*Task:* Answer with a number only: how many lines of the entries below contain the word "vefat"?

*Task input:*
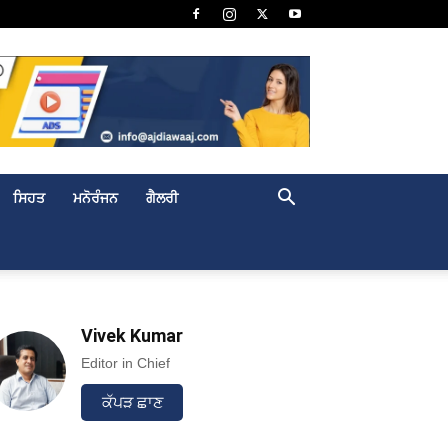
ਸਿਹਤ
ਮਨੋਰੰਜਨ
ਗੈਲਰੀ
Vivek Kumar
Editor in Chief
ਕੱਪੜ ਛਾਣ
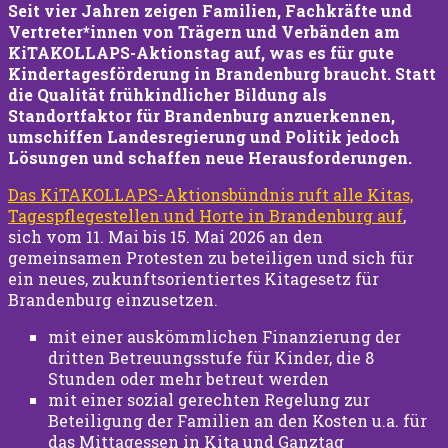
Seit vier Jahren zeigen Familien, Fachkräfte und
Vertreter*innen von Trägern und Verbänden am
KiTAKOLLAPS-Aktionstag auf, was es für gute
Kindertagesförderung in Brandenburg braucht. Statt
die Qualität frühkindlicher Bildung als
Standortfaktor für Brandenburg anzuerkennen,
umschiffen Landesregierung und Politik jedoch
Lösungen und schaffen neue Herausforderungen.
Das KiTAKOLLAPS-Aktionsbündnis ruft alle Kitas,
Tagespflegestellen und Horte in Brandenburg auf
,
sich vom 11. Mai bis 15. Mai 2026 an den
gemeinsamen Protesten zu beteiligen und sich für
ein neues, zukunftsorientiertes Kitagesetz für
Brandenburg einzusetzen.
mit einer auskömmlichen Finanzierung der
dritten Betreuungsstufe für Kinder, die 8
Stunden oder mehr betreut werden
mit einer sozial gerechten Regelung zur
Beteiligung der Familien an den Kosten u.a. für
das Mittagessen in Kita und Ganztag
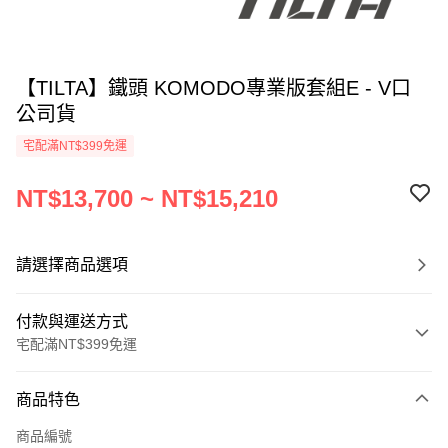
【TILTA】鐵頭 KOMODO專業版套組E - V口
公司貨
宅配滿NT$399免運
NT$13,700 ~ NT$15,210
請選擇商品選項
付款與運送方式
宅配滿NT$399免運
付款方式
商品特色
信用卡一次付款
商品編號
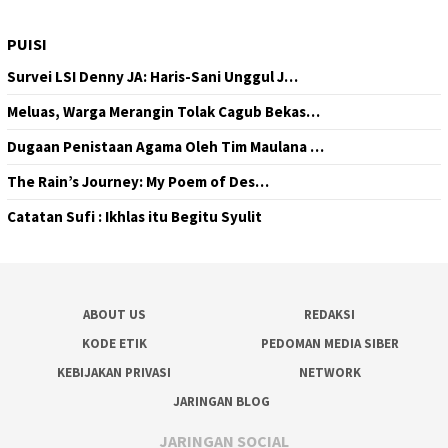
PUISI
Survei LSI Denny JA: Haris-Sani Unggul J…
Meluas, Warga Merangin Tolak Cagub Bekas…
Dugaan Penistaan Agama Oleh Tim Maulana …
The Rain’s Journey: My Poem of Des…
Catatan Sufi : Ikhlas itu Begitu Syulit
ABOUT US
REDAKSI
KODE ETIK
PEDOMAN MEDIA SIBER
KEBIJAKAN PRIVASI
NETWORK
JARINGAN BLOG
JARINGAN SOCIAL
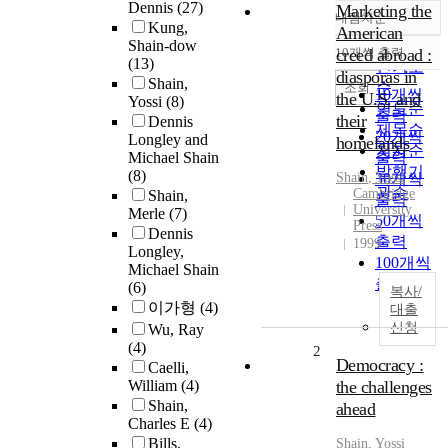
Dennis
(27)
Marketing the
내림차순
정확도
Kung,
American
Shain-dow
순
10개씩 출력
creed abroad :
내림차순
(13)
인기도
diasporas in
Shain,
순
조회
10개씩
the U.S. and
Yossi
(8)
연도순
출력
their
Dennis
제목순
20개씩
Longley and
homelands
저자순
Michael Shain
출력
발행기
(8)
Shain
, Yossi
30개씩
관순
Cambridge
Shain,
출력
University
Merle
(7)
50개씩
Press
Dennis
출력
1999
Longley,
100개씩
Michael Shain
출력
(6)
복사/
이가형
(4)
대출
신청
Wu, Ray
(4)
2
Democracy :
Caelli,
William
(4)
the challenges
Shain,
ahead
Charles E
(4)
Bills,
Shain
, Yossi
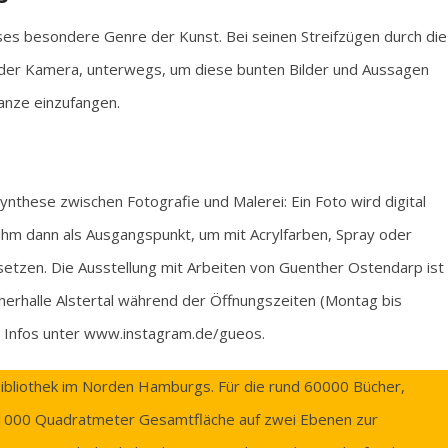
ses besondere Genre der Kunst. Bei seinen Streifzügen durch die
, der Kamera, unterwegs, um diese bunten Bilder und Aussagen
hanze einzufangen.
nthese zwischen Fotografie und Malerei: Ein Foto wird digital
 ihm dann als Ausgangspunkt, um mit Acrylfarben, Spray oder
 setzen. Die Ausstellung mit Arbeiten von Guenther Ostendarp ist
herhalle Alstertal während der Öffnungszeiten (Montag bis
e Infos unter www.instagram.de/gueos.
ilbibliothek im Norden Hamburgs. Für die rund 60000 Bücher,
n 1000 Quadratmeter Gesamtfläche auf zwei Ebenen zur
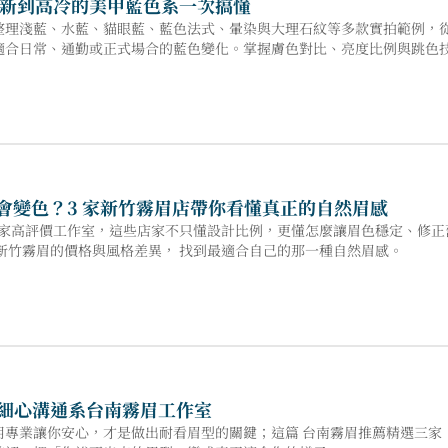
新到高冷的美甲藍色系一次搞懂
整理淺藍、水藍、貓眼藍、藍色法式、暈染與大理石紋等多款實拍範例，
適合日常、通勤或正式場合的藍色變化。掌握膚色對比、亮度比例與跳色
眉會變色？3 家新竹霧眉店帶你看懂真正的自然眉感
三家高評價工作室，這些店家不只懂設計比例，更懂怎麼讓眉色穩定、修正
新竹霧眉的價格與風格差異， 找到最適合自己的那一種自然眉感。
間細心溝通系台南霧眉工作室
用專業讓你安心，才是做出耐看眉型的關鍵；這篇 台南霧眉推薦精選三家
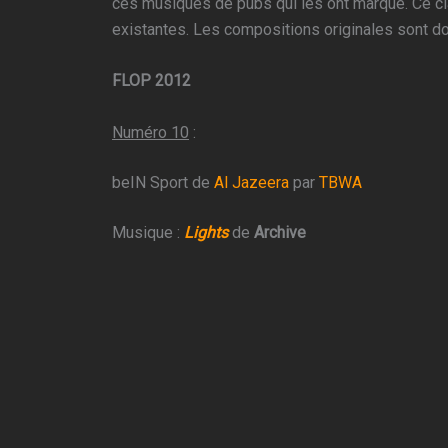
ces musiques de pubs qui les ont marqué. Ce c
existantes. Les compositions originales sont d
FLOP 2012
Numéro 10
:
beIN Sport de
Al Jazeera
par
TBWA
Musique :
Lights
de
Archive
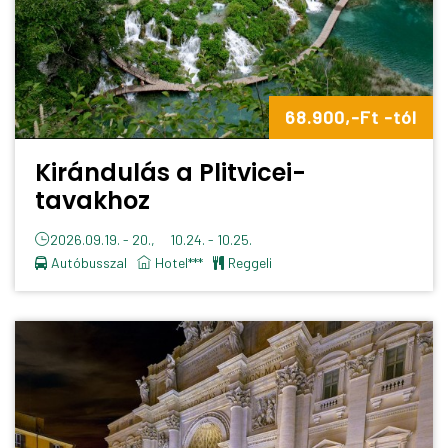
68.900,-Ft -tól
Kirándulás a Plitvicei-
tavakhoz
2026.09.19. - 20., 10.24. - 10.25.
Autóbusszal
Hotel***
reggeli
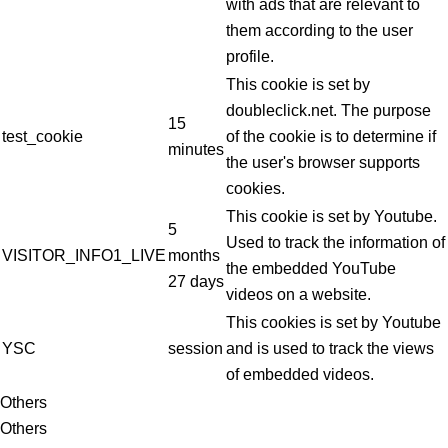
with ads that are relevant to
them according to the user
profile.
This cookie is set by
doubleclick.net. The purpose
15
test_cookie
of the cookie is to determine if
minutes
the user's browser supports
cookies.
This cookie is set by Youtube.
5
Used to track the information of
VISITOR_INFO1_LIVE
months
the embedded YouTube
27 days
videos on a website.
This cookies is set by Youtube
YSC
session
and is used to track the views
of embedded videos.
Others
Others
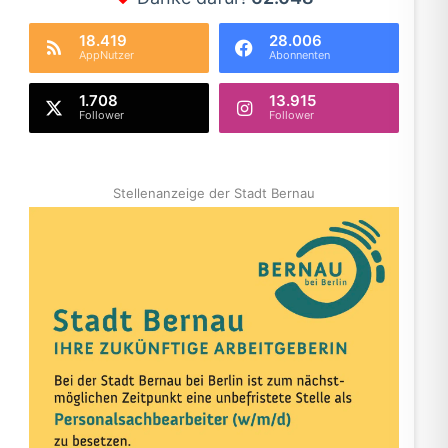
18.419
28.006
AppNutzer
Abonnenten
1.708
13.915
Follower
Follower
Stellenanzeige der Stadt Bernau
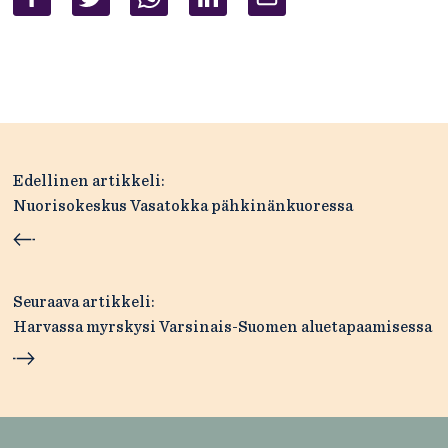
Artikkelien
Edellinen artikkeli:
selaus
Nuorisokeskus Vasatokka pähkinänkuoressa
Seuraava artikkeli:
Harvassa myrskysi Varsinais-Suomen aluetapaamisessa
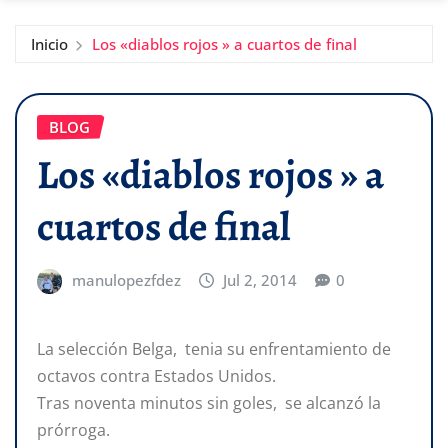
Inicio
Los «diablos rojos » a cuartos de final
BLOG
Los «diablos rojos » a
cuartos de final
manulopezfdez
Jul 2, 2014
0
La selección Belga, tenia su enfrentamiento de
octavos contra Estados Unidos.
Tras noventa minutos sin goles, se alcanzó la
prórroga.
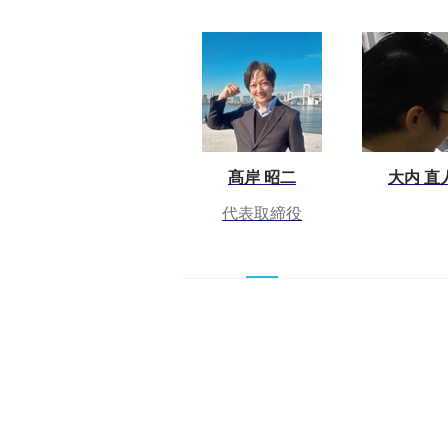
髙岸 昭二
大内 直
代表取締役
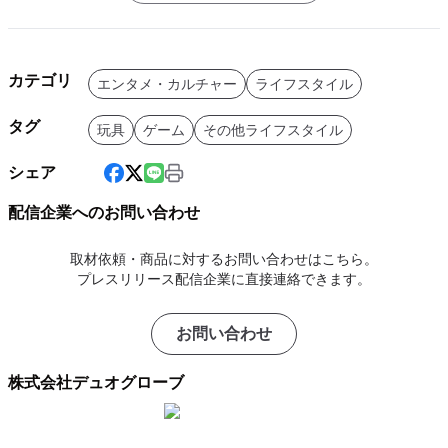
カテゴリ
エンタメ・カルチャー
ライフスタイル
タグ
玩具
ゲーム
その他ライフスタイル
シェア
配信企業へのお問い合わせ
取材依頼・商品に対するお問い合わせはこちら。
プレスリリース配信企業に直接連絡できます。
お問い合わせ
株式会社デュオグローブ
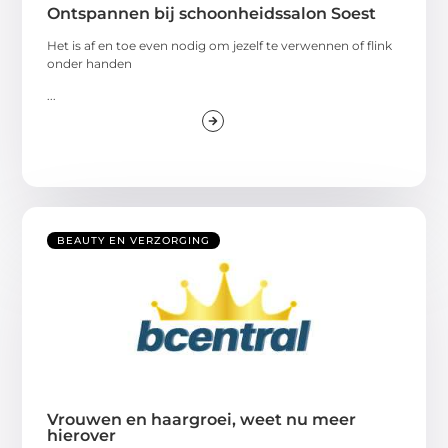
Ontspannen bij schoonheidssalon Soest
Het is af en toe even nodig om jezelf te verwennen of flink
onder handen
...
BEAUTY EN VERZORGING
Vrouwen en haargroei, weet nu meer
hierover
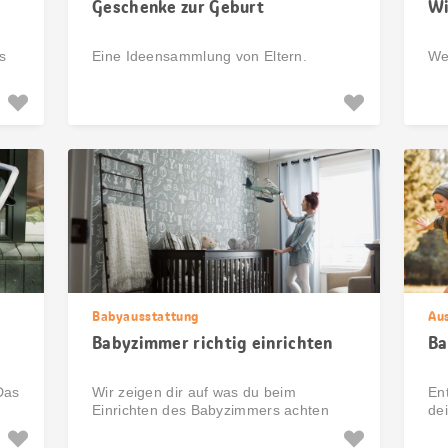
Geschenke zur Geburt
Wi
s
Eine Ideensammlung von Eltern.
We
Babyausstattung
Au
Babyzimmer richtig einrichten
Ba
Das
Wir zeigen dir auf was du beim
En
Einrichten des Babyzimmers achten
dei
musst.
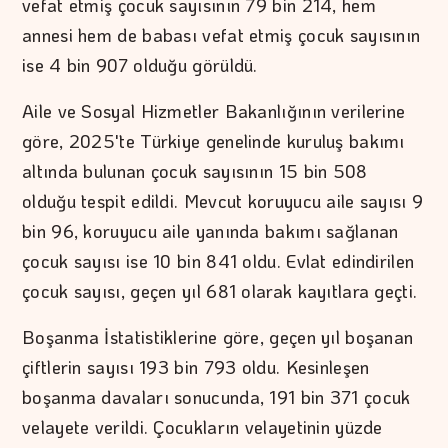
vefat etmiş çocuk sayısının 79 bin 214, hem
annesi hem de babası vefat etmiş çocuk sayısının
ise 4 bin 907 olduğu görüldü.
Aile ve Sosyal Hizmetler Bakanlığının verilerine
göre, 2025'te Türkiye genelinde kuruluş bakımı
altında bulunan çocuk sayısının 15 bin 508
olduğu tespit edildi. Mevcut koruyucu aile sayısı 9
bin 96, koruyucu aile yanında bakımı sağlanan
çocuk sayısı ise 10 bin 841 oldu. Evlat edindirilen
çocuk sayısı, geçen yıl 681 olarak kayıtlara geçti.
Boşanma İstatistiklerine göre, geçen yıl boşanan
çiftlerin sayısı 193 bin 793 oldu. Kesinleşen
boşanma davaları sonucunda, 191 bin 371 çocuk
velayete verildi. Çocukların velayetinin yüzde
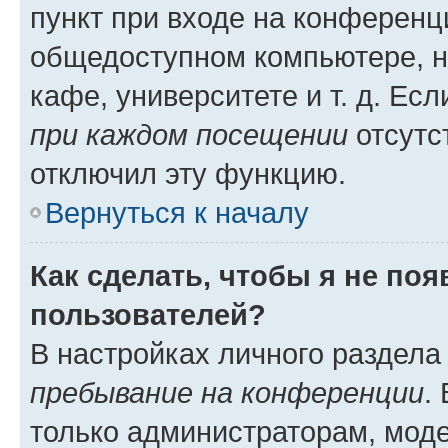
пункт при входе на конференц
общедоступном компьютере, н
кафе, университете и т. д. Есл
при каждом посещении
отсутст
отключил эту функцию.
Вернуться к началу
Как сделать, чтобы я не по
пользователей?
В настройках личного раздел
пребывание на конференции
.
только администраторам, моде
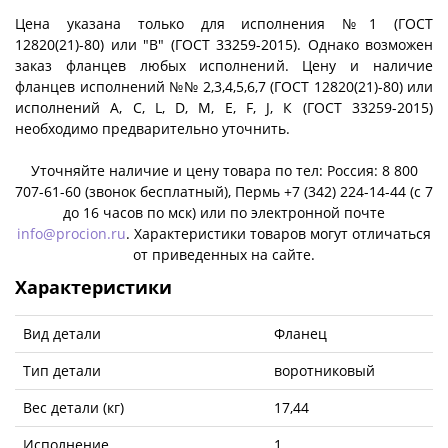
Цена указана только для исполнения №1 (ГОСТ
12820(21)-80) или "B" (ГОСТ 33259-2015). Однако возможен
заказ фланцев любых исполнений. Цену и наличие
фланцев исполнений №№ 2,3,4,5,6,7 (ГОСТ 12820(21)-80) или
исполнений A, C, L, D, M, E, F, J, К (ГОСТ 33259-2015)
необходимо предварительно уточнить.
Уточняйте наличие и цену товара по тел: Россия: 8 800
707-61-60 (звонок бесплатный), Пермь +7 (342) 224-14-44 (c 7
до 16 часов по мск) или по электронной почте
info@procion.ru
. Характеристики товаров могут отличаться
от приведенных на сайте.
Характеристики
Вид детали
Фланец
Тип детали
воротниковый
Вес детали (кг)
17,44
Исполнение
1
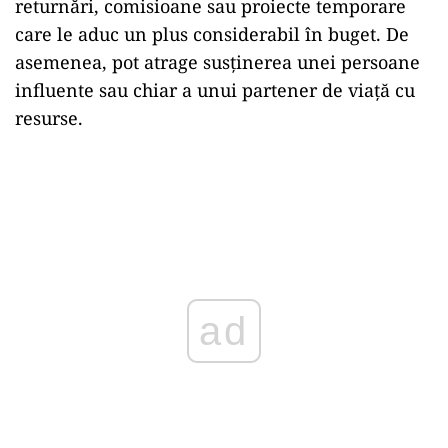
returnări, comisioane sau proiecte temporare
care le aduc un plus considerabil în buget. De
asemenea, pot atrage susținerea unei persoane
influente sau chiar a unui partener de viață cu
resurse.
ad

*Exercise answer:* 2